Les conditions dans lesquelles il peut être mis à la charge d’une partie qui bénéficie de l’aide juridictionnelle tout ou partie des dépens de l’instance sont fixées par les dispositions de la loi n° 91-647 du 10 juillet 1991 et du décret n° 2020-1717 du 28 décembre 2020.»
La Caisse, partie succombante, est condamnée aux dépens.
Aux termes de l’article 700 du code de procédure civile, le juge condamne la partie tenue aux dépens ou qui perd son procès à payer à l’autre partie la somme qu’il détermine, au titre des frais exposés et non compris dans les dépens et, le cas échéant, à l’avocat du bénéficiaire de l’aide juridictionnelle partielle ou totale une somme au titre des honoraires et frais, non compris dans les dépens, que le bénéficiaire de l’aide aurait exposés s’il n’avait pas eu cette aide. Dans ce cas, il est procédé comme il est dit aux alinéas 3 et 4 de l’article 37 de la loi n° 91-647 du 10 juillet 1991. Dans tous les cas, le juge tient compte de l’équité ou de la situation économique de la partie condamnée. Il peut, même d’office, pour des raisons tirées des mêmes considérations, dire qu’il n’y a pas lieu à ces condamnations. Néanmoins, s’il alloue une somme au titre du 2° du présent article, celle-ci ne peut être inférieure à la part contributive de l’Etat.
En l’espèce, il serait inéquitable de laisser à la charge de Monsieur [I] les frais non compris dans les dépens qu’il a été contraint d’exposer.

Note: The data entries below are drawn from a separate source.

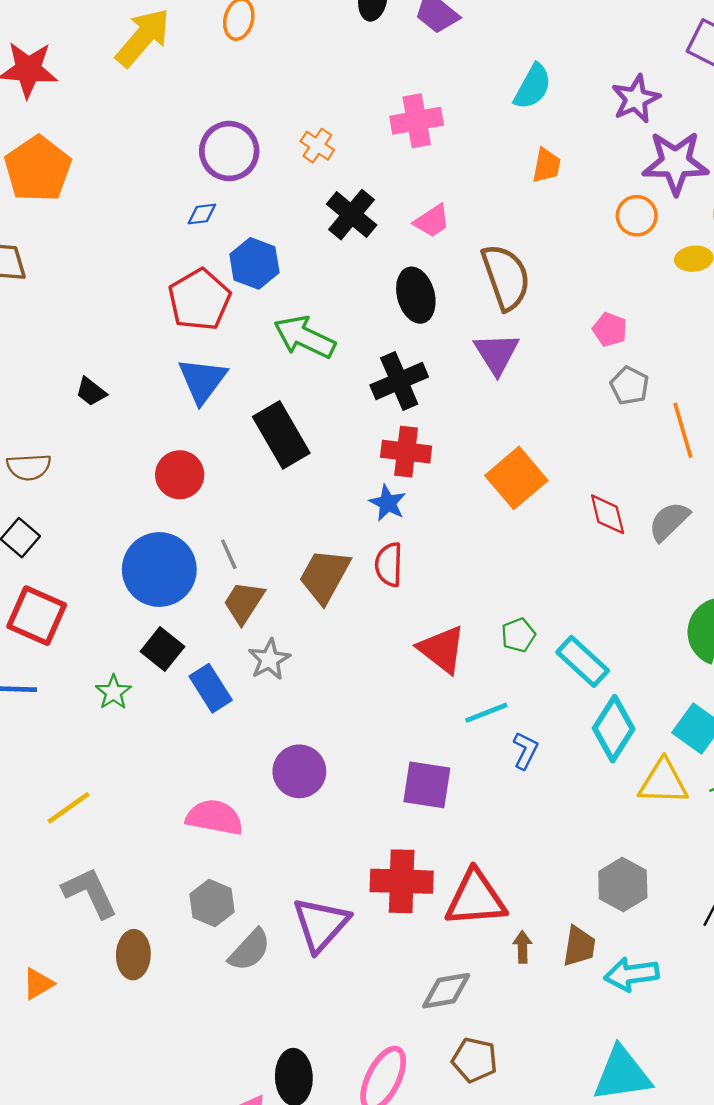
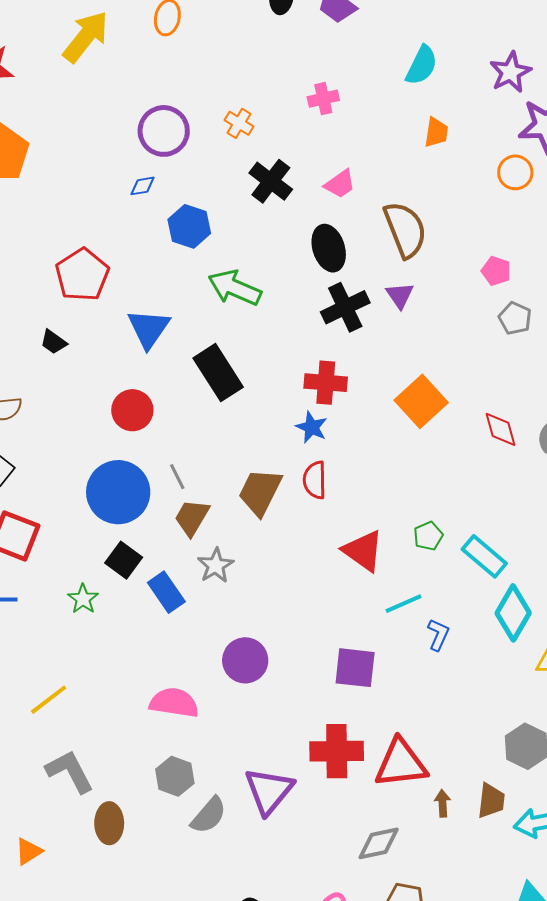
pink cross: (417, 121) -> (323, 99), size x0.7
red pentagon: (199, 300) -> (82, 275), moved
purple triangle: (497, 353) -> (400, 295), size x0.7
black cross: (399, 381) -> (345, 307), moved

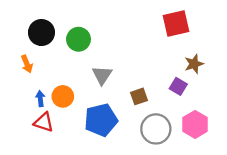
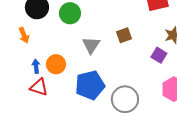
brown square: (139, 96) -> (124, 35), moved
gray circle: (156, 129) -> (125, 99), moved

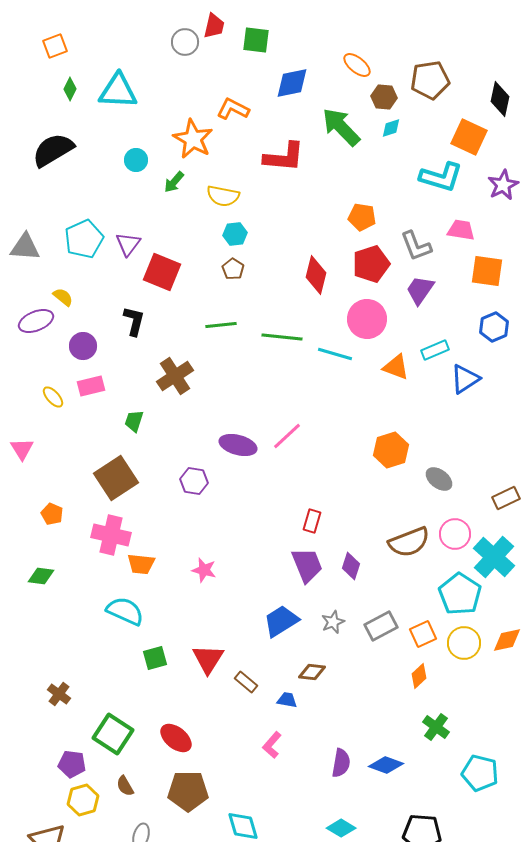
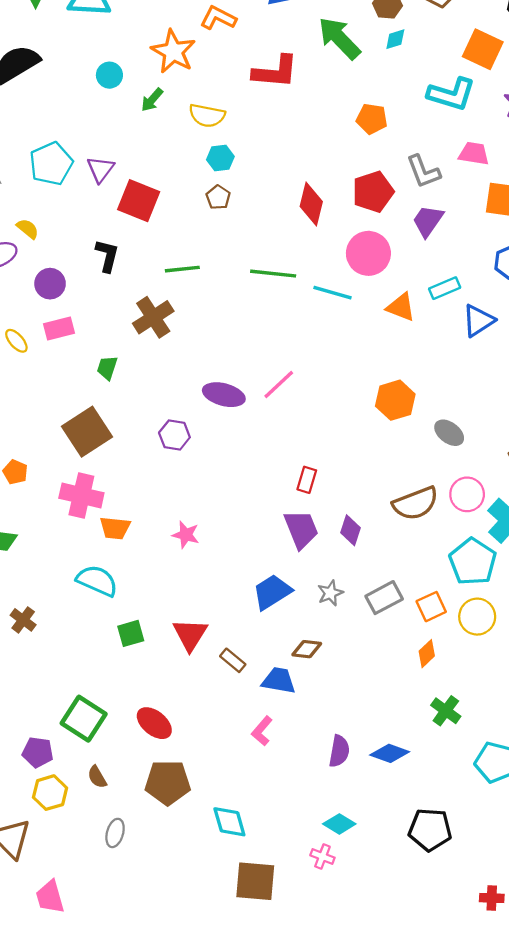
orange pentagon: (362, 217) -> (372, 119), moved
green line: (221, 325) -> (182, 269), moved
brown cross: (59, 694) -> (23, 620), moved
blue trapezoid: (287, 700) -> (279, 680), size x1.5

La Caisse sera dès lors condamnée à lui verser la somme de 500 euros au titre de l’article 700 1° du code de procédure civile.
Sur l’exécution provisoire
Aux termes de l’article R142-10-6 al 1 du code de la sécurité sociale, le tribunal peut ordonner l’exécution par provision de ses décisions.

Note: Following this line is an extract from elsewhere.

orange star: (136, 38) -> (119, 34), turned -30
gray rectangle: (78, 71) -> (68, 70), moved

En l’espèce, la nature et l’ancienneté du litige justifient d’ordonner l’exécution provisoire de la présente décision.
PAR CES MOTIFS
Le Tribunal, Pôle social, après débats en audience publique, statuant publiquement par jugement contradictoire, rendu en premier ressort et par mise à disposition au greffe,
DÉCLARE recevable le recours contentieux de Monsieur [H] [I] ;
INFIRME la décision de la Commission de Recours Amiable rendue le 21 avril 2022 ;
DIT que Monsieur [H] [I] relève pour sa maladie déclarée «plaques pleurales» suivant certificat médical initial du 19 novembre 2019 du régime général ;
RENVOIE Monsieur [H] [I] devant la [10] pour procéder à une nouvelle étude de son dossier concernant sa maladie « plaques pleurales » déclarée le 17 décembre 2019 au titre du tableau 30B des maladies professionnelles dans un délai de trois mois à compter de notification de la présente décision et le cas échéant pour la liquidation de ses droits ;
DIT qu’il n’y a pas lieu de se prononcer sur les conditions du tableau 30B ni sur la prise en charge de la maladie;
CONDAMNE la [10] aux entiers dépens ;
CONDAMNE la [10] à verser à Monsieur [H] [I] la somme de 500 euros en application de l’article 700 1° du Code de procédure civile ;
DÉBOUTE les parties de leurs demandes, fins, et conclusions, plus amples ou contraires;
ORDONNE l’exécution provisoire de la présente décision.
Ainsi jugé les jour, mois et an susdits et Nous avons signé avec la Greffière, après lecture faite.